In contrast, high-resolution quantitative CT allowed separate examination of the cortical and trabecular compartments and found that exemestane substantially increased loss of cortical bone compared with trabecular bone. "This finding is important because 80% of our bone loss is cortical and 80% of all fractures occur in nonvertebral sites that are mainly cortical. These fractures account for most of the disability and costs due to fracture," she wrote.
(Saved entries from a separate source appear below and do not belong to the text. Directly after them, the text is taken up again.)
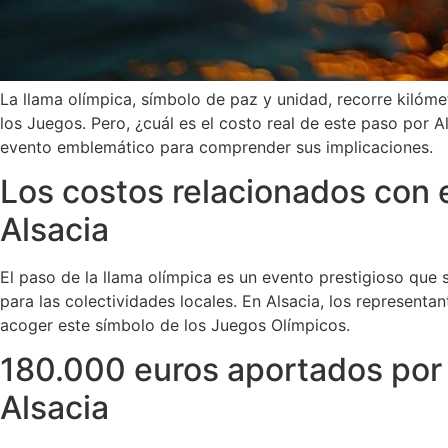
La llama olímpica, símbolo de paz y unidad, recorre kilómet
los Juegos. Pero, ¿cuál es el costo real de este paso por 
evento emblemático para comprender sus implicaciones.
Los costos relacionados con e
Alsacia
El paso de la llama olímpica es un evento prestigioso que
para las colectividades locales. En Alsacia, los represent
acoger este símbolo de los Juegos Olímpicos.
180.000 euros aportados por 
Alsacia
Dr. Cauley is with the University of Pittsburgh. She reported no financial conflicts of interest. These remarks were taken from her editorial comments accompanying Dr. Cheung’s report (Lancet Oncol. 2012 [doi:10.1016/S1470-2045(12)70030-X]).


 

FROM THE LANCET ONCOLOGY

Exemestane significantly decreases bone mineral density in healthy postmenopausal women who take it to reduce their risk of breast cancer, according to a study published online Feb. 7 in The Lancet Oncology.

Two years of daily oral treatment with the steroidal aromatase inhibitor was found to worsen age-related decreases in BMD "by about three times, even in the setting of adequate calcium and vitamin D intake," said Dr. Angela M. Cheung of the University Health Network in Toronto and her associates.

Dr. Cheung and her colleagues performed a safety substudy as part of the National Cancer Institute of Canada’s Mammary Prevention Trial 3 (MAP.3), a double-blind randomized study showing that exemestane significantly reduced the development of breast cancer in high-risk women, compared with placebo. Previous studies had suggested that exemestane exerted a small protective effect and caused less bone loss than other, nonsteroidal aromatase inhibitors such as anastrozole and letrozole.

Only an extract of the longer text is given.